Supporting earlier reports, sources tell Bloomberg that Google has hired Barclays to help unload the Motorola Mobility unit responsible for selling set-top boxes and other equipment to cable television providers.
“Motorola Mobility’s Home Business unit might fetch about $2 billion, and the sale is in the very early stages,” Bloomberg reports. “Google … is shifting Motorola’s focus toward high-end smartphones.”
“That’s about half what Motorola was asking for it when it attempted to sell the division in 2009,” AllThingsD notes.
Sensing a missed opportunity, The Verge writes: “When Google first announced it was buying Motorola Mobility for $12.5 billion, it seemed that the acquisition would give Mountain View a new way to aggressively push its Google TV platform.”

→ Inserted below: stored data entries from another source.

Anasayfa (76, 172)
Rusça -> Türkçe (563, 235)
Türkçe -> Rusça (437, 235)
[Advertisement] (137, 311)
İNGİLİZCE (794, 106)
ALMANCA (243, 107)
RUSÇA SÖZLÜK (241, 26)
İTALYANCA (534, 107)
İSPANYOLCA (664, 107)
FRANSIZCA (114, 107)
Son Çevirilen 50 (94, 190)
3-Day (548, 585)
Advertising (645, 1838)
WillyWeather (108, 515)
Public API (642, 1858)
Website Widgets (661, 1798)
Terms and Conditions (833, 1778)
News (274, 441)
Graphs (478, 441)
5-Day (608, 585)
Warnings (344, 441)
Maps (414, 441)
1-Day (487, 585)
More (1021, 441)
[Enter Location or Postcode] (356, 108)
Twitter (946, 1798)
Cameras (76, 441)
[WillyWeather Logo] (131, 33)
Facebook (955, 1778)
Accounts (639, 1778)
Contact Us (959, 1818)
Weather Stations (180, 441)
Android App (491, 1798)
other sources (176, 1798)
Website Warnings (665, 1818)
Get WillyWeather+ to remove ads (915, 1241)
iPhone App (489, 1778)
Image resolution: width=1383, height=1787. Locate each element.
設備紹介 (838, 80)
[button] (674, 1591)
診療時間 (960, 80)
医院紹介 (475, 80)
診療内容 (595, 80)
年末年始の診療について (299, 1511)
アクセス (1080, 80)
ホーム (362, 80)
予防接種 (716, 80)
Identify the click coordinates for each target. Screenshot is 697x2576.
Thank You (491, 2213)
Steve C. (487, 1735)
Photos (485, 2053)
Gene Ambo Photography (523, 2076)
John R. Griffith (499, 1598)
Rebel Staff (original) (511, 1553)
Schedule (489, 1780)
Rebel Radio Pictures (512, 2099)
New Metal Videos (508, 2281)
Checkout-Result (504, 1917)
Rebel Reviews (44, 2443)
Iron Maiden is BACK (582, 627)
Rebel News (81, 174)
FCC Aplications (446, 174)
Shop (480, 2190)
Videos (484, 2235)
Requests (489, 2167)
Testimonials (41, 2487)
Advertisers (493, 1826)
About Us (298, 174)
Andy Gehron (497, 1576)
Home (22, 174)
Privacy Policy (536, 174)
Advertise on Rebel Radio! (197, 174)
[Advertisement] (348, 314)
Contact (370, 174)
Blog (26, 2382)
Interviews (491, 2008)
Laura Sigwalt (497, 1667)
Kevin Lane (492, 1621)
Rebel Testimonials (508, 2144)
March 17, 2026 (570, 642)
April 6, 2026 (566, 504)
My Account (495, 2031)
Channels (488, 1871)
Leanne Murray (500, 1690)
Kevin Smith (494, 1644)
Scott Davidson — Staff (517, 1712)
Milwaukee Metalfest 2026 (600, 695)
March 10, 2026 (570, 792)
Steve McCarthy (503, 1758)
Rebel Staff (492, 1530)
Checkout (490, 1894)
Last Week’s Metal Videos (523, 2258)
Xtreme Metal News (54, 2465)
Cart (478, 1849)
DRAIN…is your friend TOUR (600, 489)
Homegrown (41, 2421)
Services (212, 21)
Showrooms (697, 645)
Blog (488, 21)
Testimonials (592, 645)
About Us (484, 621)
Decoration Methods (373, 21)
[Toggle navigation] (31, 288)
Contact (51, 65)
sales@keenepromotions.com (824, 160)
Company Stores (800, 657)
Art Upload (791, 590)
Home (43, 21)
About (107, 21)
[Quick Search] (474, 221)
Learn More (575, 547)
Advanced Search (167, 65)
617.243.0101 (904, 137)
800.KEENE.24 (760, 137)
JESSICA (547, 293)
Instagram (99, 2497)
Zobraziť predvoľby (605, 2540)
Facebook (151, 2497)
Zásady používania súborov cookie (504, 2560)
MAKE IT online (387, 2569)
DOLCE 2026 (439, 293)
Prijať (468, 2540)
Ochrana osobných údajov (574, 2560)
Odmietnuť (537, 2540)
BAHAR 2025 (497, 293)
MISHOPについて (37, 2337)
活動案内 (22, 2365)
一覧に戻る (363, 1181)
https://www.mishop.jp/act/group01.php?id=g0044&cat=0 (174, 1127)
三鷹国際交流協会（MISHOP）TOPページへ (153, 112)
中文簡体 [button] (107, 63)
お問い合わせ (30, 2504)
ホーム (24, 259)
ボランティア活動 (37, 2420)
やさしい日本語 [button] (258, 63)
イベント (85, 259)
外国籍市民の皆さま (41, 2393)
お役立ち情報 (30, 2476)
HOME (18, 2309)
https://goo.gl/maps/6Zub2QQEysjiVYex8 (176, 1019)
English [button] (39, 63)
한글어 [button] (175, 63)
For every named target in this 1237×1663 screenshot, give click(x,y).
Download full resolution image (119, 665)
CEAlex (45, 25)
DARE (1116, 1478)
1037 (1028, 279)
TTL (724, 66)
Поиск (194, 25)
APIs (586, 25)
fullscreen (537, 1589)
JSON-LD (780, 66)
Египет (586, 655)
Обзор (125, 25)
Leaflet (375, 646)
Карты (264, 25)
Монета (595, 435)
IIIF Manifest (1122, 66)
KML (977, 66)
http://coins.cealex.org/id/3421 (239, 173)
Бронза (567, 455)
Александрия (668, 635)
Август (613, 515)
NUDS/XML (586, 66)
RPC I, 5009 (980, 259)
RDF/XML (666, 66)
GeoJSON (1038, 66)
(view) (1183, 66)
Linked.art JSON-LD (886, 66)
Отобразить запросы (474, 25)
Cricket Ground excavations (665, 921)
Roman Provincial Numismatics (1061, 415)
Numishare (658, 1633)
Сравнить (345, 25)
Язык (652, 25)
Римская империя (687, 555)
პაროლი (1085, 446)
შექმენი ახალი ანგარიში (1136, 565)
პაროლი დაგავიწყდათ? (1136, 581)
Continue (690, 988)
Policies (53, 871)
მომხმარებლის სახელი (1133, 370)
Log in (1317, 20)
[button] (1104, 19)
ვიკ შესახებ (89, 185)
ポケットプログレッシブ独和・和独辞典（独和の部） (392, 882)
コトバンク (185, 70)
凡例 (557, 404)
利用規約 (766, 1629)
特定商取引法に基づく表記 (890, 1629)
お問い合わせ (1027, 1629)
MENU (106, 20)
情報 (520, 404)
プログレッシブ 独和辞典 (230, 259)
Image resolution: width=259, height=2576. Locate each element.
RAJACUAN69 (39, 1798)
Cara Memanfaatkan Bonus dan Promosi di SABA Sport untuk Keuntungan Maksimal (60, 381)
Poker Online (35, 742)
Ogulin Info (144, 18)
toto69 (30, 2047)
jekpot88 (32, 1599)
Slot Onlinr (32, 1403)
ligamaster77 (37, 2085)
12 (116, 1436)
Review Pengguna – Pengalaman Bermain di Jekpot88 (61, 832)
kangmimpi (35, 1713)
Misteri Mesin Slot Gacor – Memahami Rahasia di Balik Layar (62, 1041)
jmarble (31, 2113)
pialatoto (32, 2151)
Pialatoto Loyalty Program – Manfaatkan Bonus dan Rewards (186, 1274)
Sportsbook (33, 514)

Now, however, “Google seems to be on a confusing, multi-pronged approach to staking a claim to home entertainment,” Forbes posits. “In addition to the traditional Motorola set-top business, the company offers Google TV, a software platform offered through OEMs via both televisions and after-market set-top boxes, to integrate content from cable and the open Internet.” (Google also recently had trouble launching its Nexus Q “media streamer” box, which routes video and audio content to consumers’ flat-screens.)
Bigger picture, “since Google and Motorola’s $12.5 billion deal went official this summer, Motorola has gone through several changes company-wide,” notes 9To5Google. “The most notable change was when up to 4,000 employees were laid off…on top of 30 of Motorola’s 90 facilities worldwide being shut down.”